About this task —
Present each line of the entries below that holds the word "изменений".

[Start of section]

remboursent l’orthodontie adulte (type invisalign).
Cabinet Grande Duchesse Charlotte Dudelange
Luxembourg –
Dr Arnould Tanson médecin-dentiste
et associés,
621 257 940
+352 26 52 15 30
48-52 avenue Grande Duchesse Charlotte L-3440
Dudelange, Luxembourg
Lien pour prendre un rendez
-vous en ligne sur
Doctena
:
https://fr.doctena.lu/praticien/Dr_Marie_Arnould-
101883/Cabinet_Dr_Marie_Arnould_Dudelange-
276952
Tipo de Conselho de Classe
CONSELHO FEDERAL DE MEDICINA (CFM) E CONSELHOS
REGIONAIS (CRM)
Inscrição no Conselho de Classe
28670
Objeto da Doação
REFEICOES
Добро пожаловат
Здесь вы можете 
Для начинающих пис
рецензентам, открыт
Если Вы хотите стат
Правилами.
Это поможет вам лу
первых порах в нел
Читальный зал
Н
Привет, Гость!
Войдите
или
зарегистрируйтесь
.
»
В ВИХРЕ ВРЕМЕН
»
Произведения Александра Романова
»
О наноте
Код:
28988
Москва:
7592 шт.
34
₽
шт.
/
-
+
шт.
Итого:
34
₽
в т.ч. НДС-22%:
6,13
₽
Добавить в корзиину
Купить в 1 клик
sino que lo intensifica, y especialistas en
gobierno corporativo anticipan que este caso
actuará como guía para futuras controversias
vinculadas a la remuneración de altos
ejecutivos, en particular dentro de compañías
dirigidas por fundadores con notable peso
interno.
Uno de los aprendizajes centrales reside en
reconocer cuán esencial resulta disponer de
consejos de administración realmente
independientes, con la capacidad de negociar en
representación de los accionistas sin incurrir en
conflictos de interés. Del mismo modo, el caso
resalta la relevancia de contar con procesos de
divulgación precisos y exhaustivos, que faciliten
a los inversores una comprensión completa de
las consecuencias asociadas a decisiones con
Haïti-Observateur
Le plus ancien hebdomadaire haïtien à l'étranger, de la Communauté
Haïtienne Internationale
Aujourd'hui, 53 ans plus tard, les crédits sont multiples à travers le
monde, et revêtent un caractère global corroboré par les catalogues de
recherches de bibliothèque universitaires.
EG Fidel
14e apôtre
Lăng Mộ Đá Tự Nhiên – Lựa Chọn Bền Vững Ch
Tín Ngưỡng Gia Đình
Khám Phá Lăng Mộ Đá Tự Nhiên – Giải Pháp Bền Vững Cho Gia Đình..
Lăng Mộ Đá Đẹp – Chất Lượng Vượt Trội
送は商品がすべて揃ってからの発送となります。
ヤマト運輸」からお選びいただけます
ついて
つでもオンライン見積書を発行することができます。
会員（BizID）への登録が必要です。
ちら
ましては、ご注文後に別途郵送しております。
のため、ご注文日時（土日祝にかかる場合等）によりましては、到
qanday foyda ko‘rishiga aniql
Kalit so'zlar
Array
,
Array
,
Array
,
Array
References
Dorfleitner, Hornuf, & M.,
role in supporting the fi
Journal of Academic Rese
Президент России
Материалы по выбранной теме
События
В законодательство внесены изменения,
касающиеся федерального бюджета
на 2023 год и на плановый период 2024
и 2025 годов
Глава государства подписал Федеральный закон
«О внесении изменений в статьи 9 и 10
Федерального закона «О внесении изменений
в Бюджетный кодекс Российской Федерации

[End of section]

Answer to this task —
«О внесении изменений в статьи 9 и 10
Федерального закона «О внесении изменений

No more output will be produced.